Greeks of Amherst: A Handful of Jazzfolk

Downbeat. The Pantheon. Animal House. Amherst. Doogie Howzer. What do these things have in common?

Well, they’re all connected to that thing where I trawl Wikipedia to collect names of jazzmen and jazzwomen and put up another kooky post.

Jazz. That’s how we get to Downbeat, the definitive jazz journal.

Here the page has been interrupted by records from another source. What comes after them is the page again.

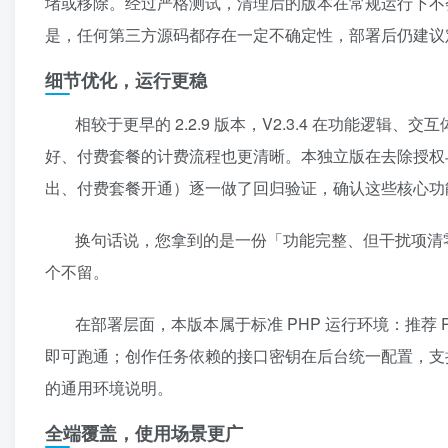
堵或移除。经过严格测试，清理后的版本在常规运行下不
是，任何第三方源码都存在一定不确定性，部署后仍建议定
细节优化，运行更稳
相较于更早的 2.2.9 版本，V2.3.4 在功能
好、付费套餐的计费流程也更清晰。本独立版在去除授权
出、付费套餐开通）逐一做了回归验证，确认这些核心功
换句话说，您拿到的是一份「功能完整、但干扰项清零
个不留。
在部署层面，本版本属于标准 PHP 运行环境：推荐 PHP 
即可跑通；创作任务依赖的接口密钥在后台统一配置，支持
的通用环境说明。
全端覆盖，使用场景更广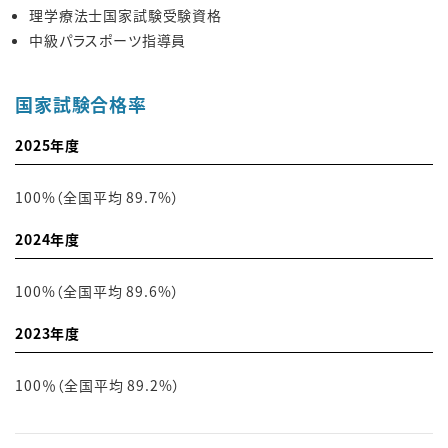
理学療法士国家試験受験資格
中級パラスポーツ指導員
国家試験合格率
2025年度
100%（全国平均 89.7%）
2024年度
100%（全国平均 89.6%）
2023年度
100％（全国平均 89.2%）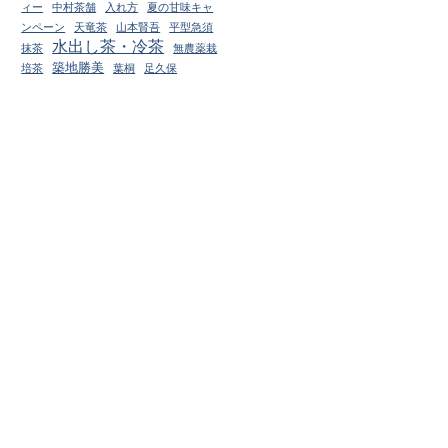
ィー
中村茶舗
入れ方
夏の甘味キャ
ンペーン
天竜茶
山本賢吾
平型急須
水出し茶・冷茶
抹茶
無農薬栽
築地勝美
培茶
葉桐
足久保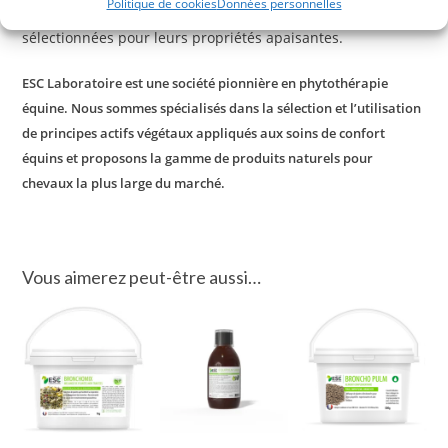
Politique de cookies
Données personnelles
liquide élaboré à partir d’un mélange de plantes
sélectionnées pour leurs propriétés apaisantes.
ESC Laboratoire est une société pionnière en phytothérapie
équine. Nous sommes spécialisés dans la sélection et l’utilisation
de principes actifs végétaux appliqués aux soins de confort
équins et proposons la gamme de produits naturels pour
chevaux la plus large du marché.
Vous aimerez peut-être aussi…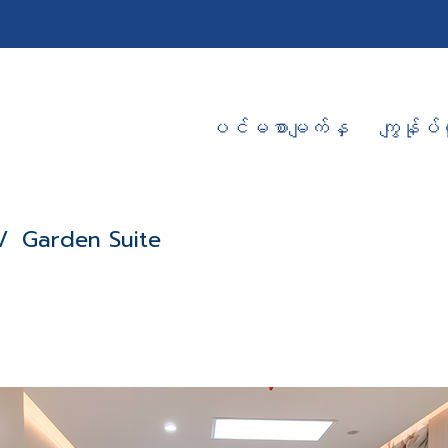
ပင်မစာမျက်နှ
ကျွန်ုပ်တ
Garden Suite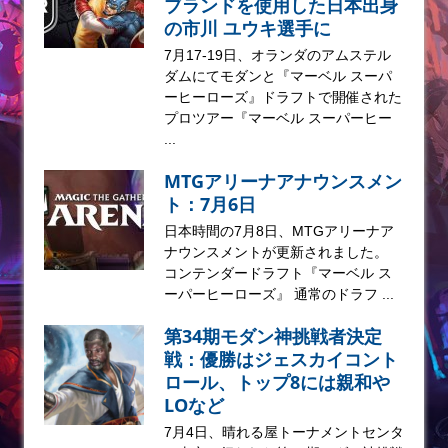
ブランドを使用した日本出身
の市川 ユウキ選手に
7月17-19日、オランダのアムステル
ダムにてモダンと『マーベル スーパ
ーヒーローズ』ドラフトで開催された
プロツアー『マーベル スーパーヒー
...
MTGアリーナアナウンスメン
ト：7月6日
日本時間の7月8日、MTGアリーナア
ナウンスメントが更新されました。
コンテンダードラフト『マーベル ス
ーパーヒーローズ』 通常のドラフ ...
第34期モダン神挑戦者決定
戦：優勝はジェスカイコント
ロール、トップ8には親和や
LOなど
7月4日、晴れる屋トーナメントセンタ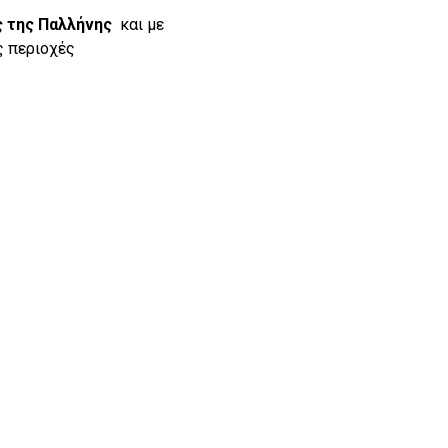
ς της Παλλήνης
και με
ς περιοχές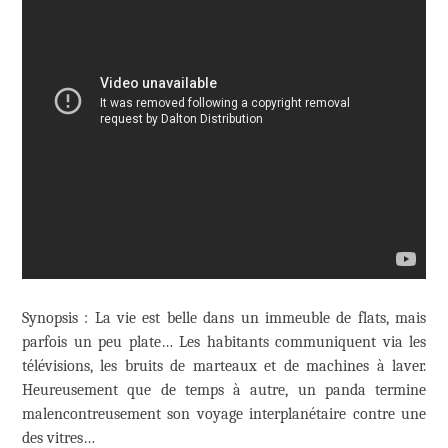
Synopsis : La vie est belle dans un immeuble de flats, mais
parfois un peu plate… Les habitants communiquent via les
télévisions, les bruits de marteaux et de machines à laver.
Heureusement que de temps à autre, un panda termine
malencontreusement son voyage interplanétaire contre une
des vitres…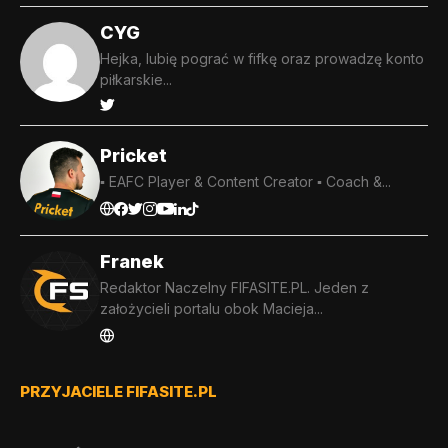
CYG
Hejka, lubię pograć w fifkę oraz prowadzę konto
piłkarskie...
Pricket
▪️ EAFC Player & Content Creator ▪️ Coach &...
Franek
Redaktor Naczelny FIFASITE.PL. Jeden z
założycieli portalu obok Macieja...
PRZYJACIELE FIFASITE.PL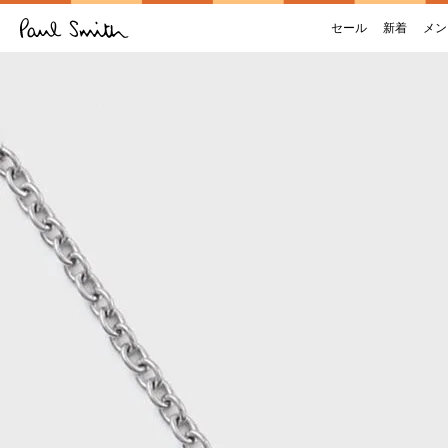
セール
新着
メン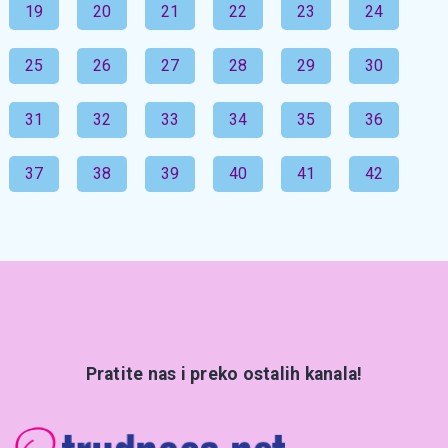
19
20
21
22
23
24
25
26
27
28
29
30
31
32
33
34
35
36
37
38
39
40
41
42
Pratite nas i preko ostalih kanala!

Now, usually my jazz trawling has focussed on some innocent, unsuspecting country (cough, cough, like Norway, cough, cough) where the names sound perfectly normal to its citizens, but not the rest of us . . . globally challenged folk.

But since Norway has more jazzpeople than I can shake a brush stick at, this time I turn for respite to . . . Greece! Hence, the pantheon.

“Greek” also connotes college fraternities, hence Animal House, that famously raunchy comedy about college fraternities.

Why Amherst? you ask.

To get from Animal House to Amherst is a a stretch. Why not any college? Why not Faber college, where the motto is “Knowledge is Good.”

It’s because it turns out that “Amherst” matches the alphabetical array of our jazz subjects, whose last names in alphabetical order spell out A-M-R-S-T. That’s only one “he” shy of Amherst, that august arena of learning.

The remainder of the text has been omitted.